[Assignment] Only the line containing "Добавить комментарий" and the lines after it, through the end of the entries, should be output exactly.

+++++

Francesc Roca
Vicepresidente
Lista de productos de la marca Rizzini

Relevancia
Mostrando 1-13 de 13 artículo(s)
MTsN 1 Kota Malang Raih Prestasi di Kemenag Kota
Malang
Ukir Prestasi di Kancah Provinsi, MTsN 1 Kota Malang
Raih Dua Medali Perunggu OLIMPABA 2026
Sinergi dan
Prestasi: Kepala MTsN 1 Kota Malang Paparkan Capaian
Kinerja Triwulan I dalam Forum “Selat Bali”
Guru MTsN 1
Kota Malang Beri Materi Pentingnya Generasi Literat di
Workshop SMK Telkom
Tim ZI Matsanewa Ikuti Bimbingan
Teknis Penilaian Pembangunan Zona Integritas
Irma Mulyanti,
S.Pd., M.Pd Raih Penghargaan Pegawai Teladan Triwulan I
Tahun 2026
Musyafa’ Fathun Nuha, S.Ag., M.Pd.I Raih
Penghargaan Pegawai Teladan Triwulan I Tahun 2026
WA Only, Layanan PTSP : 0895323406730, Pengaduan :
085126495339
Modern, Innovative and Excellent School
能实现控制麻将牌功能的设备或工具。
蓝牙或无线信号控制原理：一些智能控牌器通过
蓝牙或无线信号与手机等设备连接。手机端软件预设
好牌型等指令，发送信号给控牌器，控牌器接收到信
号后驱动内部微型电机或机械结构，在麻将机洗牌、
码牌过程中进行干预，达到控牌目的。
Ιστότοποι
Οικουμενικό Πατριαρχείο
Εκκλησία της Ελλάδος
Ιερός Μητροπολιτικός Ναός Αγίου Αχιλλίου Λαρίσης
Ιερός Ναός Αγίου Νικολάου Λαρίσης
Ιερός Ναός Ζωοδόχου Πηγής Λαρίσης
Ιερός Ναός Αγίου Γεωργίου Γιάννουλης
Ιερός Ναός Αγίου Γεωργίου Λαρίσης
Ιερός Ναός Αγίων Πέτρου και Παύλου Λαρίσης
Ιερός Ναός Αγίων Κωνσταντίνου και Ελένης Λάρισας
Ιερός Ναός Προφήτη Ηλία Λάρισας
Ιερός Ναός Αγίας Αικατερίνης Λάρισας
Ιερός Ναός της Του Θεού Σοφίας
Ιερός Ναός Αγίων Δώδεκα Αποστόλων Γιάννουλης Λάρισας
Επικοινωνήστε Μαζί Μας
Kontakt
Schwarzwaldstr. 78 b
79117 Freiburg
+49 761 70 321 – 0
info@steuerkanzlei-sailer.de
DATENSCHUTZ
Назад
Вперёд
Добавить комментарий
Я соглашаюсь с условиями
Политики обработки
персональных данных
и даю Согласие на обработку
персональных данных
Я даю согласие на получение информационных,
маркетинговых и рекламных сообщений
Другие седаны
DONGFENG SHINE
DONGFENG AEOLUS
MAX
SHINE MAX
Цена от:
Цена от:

+++++

[Solution to the problem]
Добавить комментарий
Я соглашаюсь с условиями
Политики обработки
персональных данных
и даю Согласие на обработку
персональных данных
Я даю согласие на получение информационных,
маркетинговых и рекламных сообщений
Другие седаны
DONGFENG SHINE
DONGFENG AEOLUS
MAX
SHINE MAX
Цена от:
Цена от:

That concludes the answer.